# What is needed:
What lines of the data below include the word "detenido"? Report them by copying each.

# Dataset records:

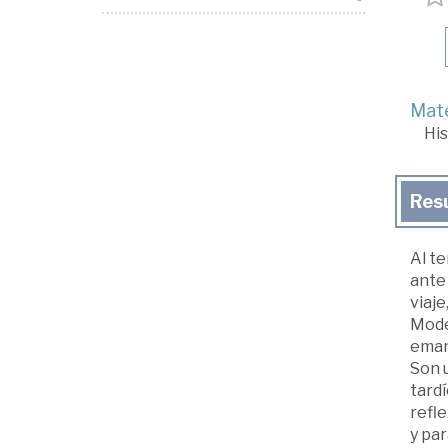
Mate
His
Res
Al te
ante 
viaje
Mode
eman
Son 
tardí
refle
y par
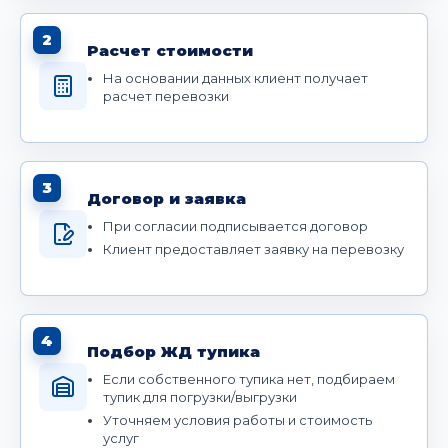
2
Расчет стоимости
На основании данных клиент получает
расчет перевозки
3
Договор и заявка
При согласии подписывается договор
Клиент предоставляет заявку на перевозку
4
Подбор ЖД тупика
Если собственного тупика нет, подбираем
тупик для погрузки/выгрузки
Уточняем условия работы и стоимость
услуг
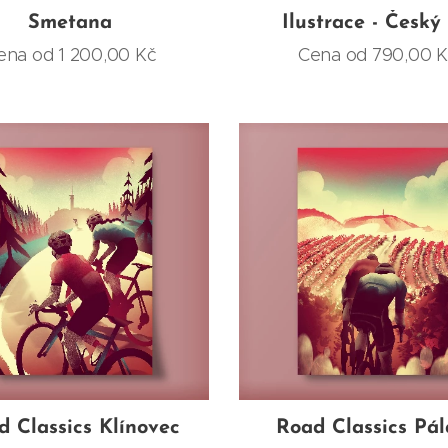
Smetana
Ilustrace - Český 
ena od
1 200,00
Kč
Cena od
790,00
K
d Classics Klínovec
Road Classics Pá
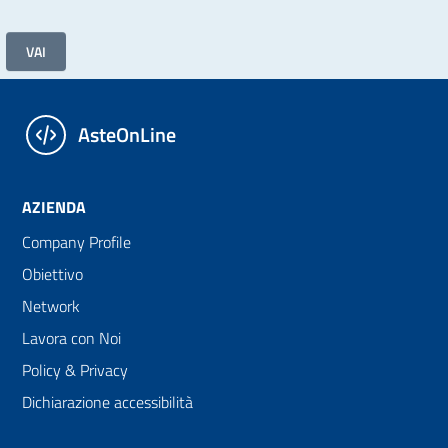
VAI
AsteOnLine
AZIENDA
Company Profile
Obiettivo
Network
Lavora con Noi
Policy & Privacy
Dichiarazione accessibilità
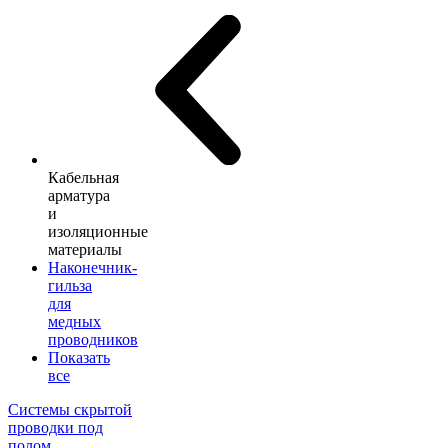
Кабельная
арматура
и
изоляционные
материалы
Наконечник-
гильза
для
медных
проводников
Показать
все
Системы скрытой
проводки под
полом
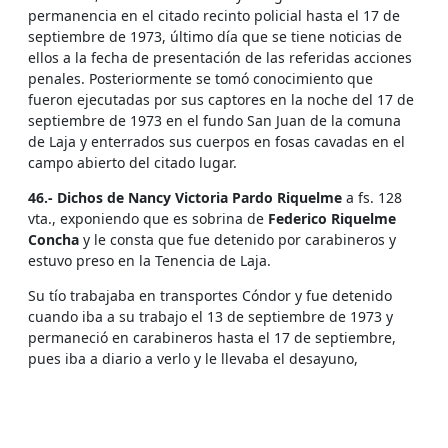
permanencia en el citado recinto policial hasta el 17 de
septiembre de 1973, último día que se tiene noticias de
ellos a la fecha de presentación de las referidas acciones
penales. Posteriormente se tomó conocimiento que
fueron ejecutadas por sus captores en la noche del 17 de
septiembre de 1973 en el fundo San Juan de la comuna
de Laja y enterrados sus cuerpos en fosas cavadas en el
campo abierto del citado lugar.
46.- Dichos de Nancy Victoria Pardo Riquelme
a fs. 128
vta., exponiendo que es sobrina de
Federico Riquelme
Concha
y le consta que fue detenido por carabineros y
estuvo preso en la Tenencia de Laja.
Su tío trabajaba en transportes Cóndor y fue detenido
cuando iba a su trabajo el 13 de septiembre de 1973 y
permaneció en carabineros hasta el 17 de septiembre,
pues iba a diario a verlo y le llevaba el desayuno,
almuerzo y comida y el día 16 del mismo mes en la
guardia se encontraba ebrio el c
arabinero Mario Montoya
y como solo había 60 pasado su mamá Florinda Riquelme
acompañada de doña Selva Valdebenito Bris, esposa del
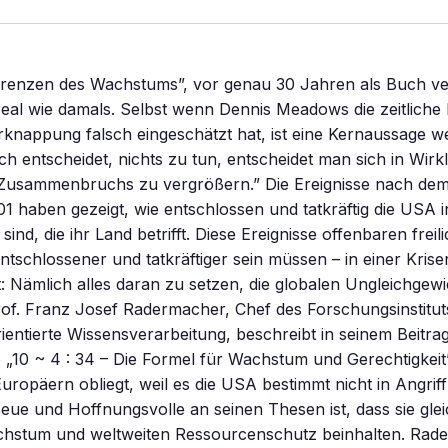
Grenzen des Wachstums”, vor genau 30 Jahren als Buch ver
real wie damals. Selbst wenn Dennis Meadows die zeitliche
nappung falsch eingeschätzt hat, ist eine Kernaussage weit
h entscheidet, nichts zu tun, entscheidet man sich in Wirkli
Zusammenbruchs zu vergrößern.” Die Ereignisse nach dem
 haben gezeigt, wie entschlossen und tatkräftig die USA i
 sind, die ihr Land betrifft. Diese Ereignisse offenbaren frei
ntschlossener und tatkräftiger sein müssen – in einer Krisen
fft: Nämlich alles daran zu setzen, die globalen Ungleichgew
of. Franz Josef Radermacher, Chef des Forschungsinstitut
ntierte Wissensverarbeitung, beschreibt in seinem Beitra
e „10 ~ 4 : 34 – Die Formel für Wachstum und Gerechtigkeit
uropäern obliegt, weil es die USA bestimmt nicht in Angri
eue und Hoffnungsvolle an seinen Thesen ist, dass sie gl
chstum und weltweiten Ressourcenschutz beinhalten. Rad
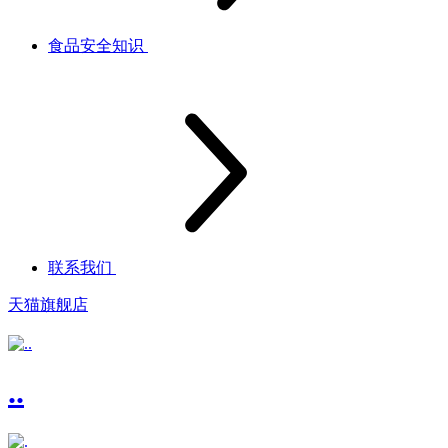
食品安全知识
联系我们
天猫旗舰店
..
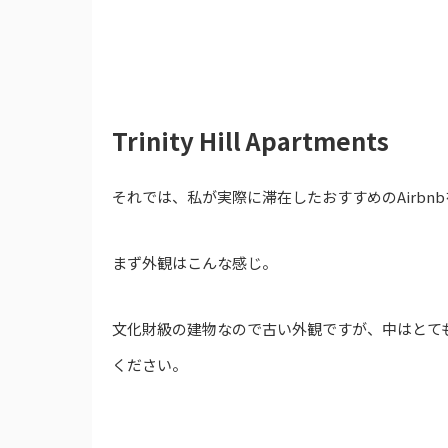
Trinity Hill Apartments
それでは、私が実際に滞在したおすすめのAirbn
まず外観はこんな感じ。
文化財級の建物なので古い外観ですが、中はとても
ください。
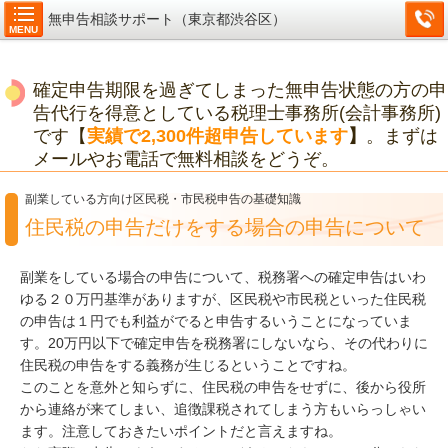
無申告相談サポート（東京都渋谷区）
MENU
確定申告期限を過ぎてしまった無申告状態の方の申
告代行を得意としている税理士事務所(会計事務所)
です【
実績で2,300件超申告しています
】
。まずは
メールやお電話で無料相談をどうぞ。
副業している方向け区民税・市民税申告の基礎知識
住民税の申告だけをする場合の申告について
副業をしている場合の申告について、税務署への確定申告はいわ
ゆる２０万円基準がありますが、区民税や市民税といった
住民税
の申告は１円でも利益がでると申告するいうことになっていま
す。20万円以下で確定申告を税務署にしないなら、その代わりに
住民税の申告をする義務が生じるということですね。
このことを意外と知らずに、住民税の申告をせずに、後から役所
から連絡が来てしまい、追徴課税されてしまう方もいらっしゃい
ます。注意しておきたいポイントだと言えますね。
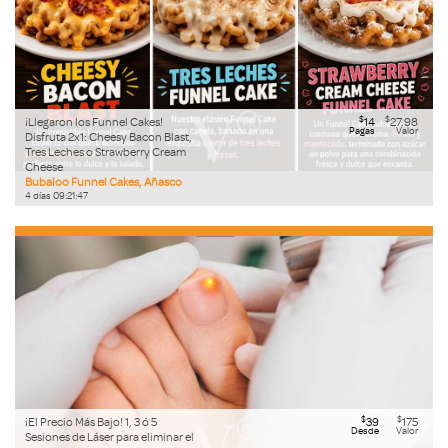
$
$
¡Llegaron los Funnel Cakes!
14
27.98
Pagas
Valor
Disfruta 2x1: Cheesy Bacon Blast,
Tres Leches o Strawberry Cream
Cheese
Bubaloo Funnel Cakes, Añasco
4
días
09
:
21
:
46
$
$
¡El Precio Más Bajo! 1, 3 ó 5
39
175
Desde
Valor
Sesiones de Láser para eliminar el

# Written response:
y le consta que fue detenido por carabineros y
Su tío trabajaba en transportes Cóndor y fue detenido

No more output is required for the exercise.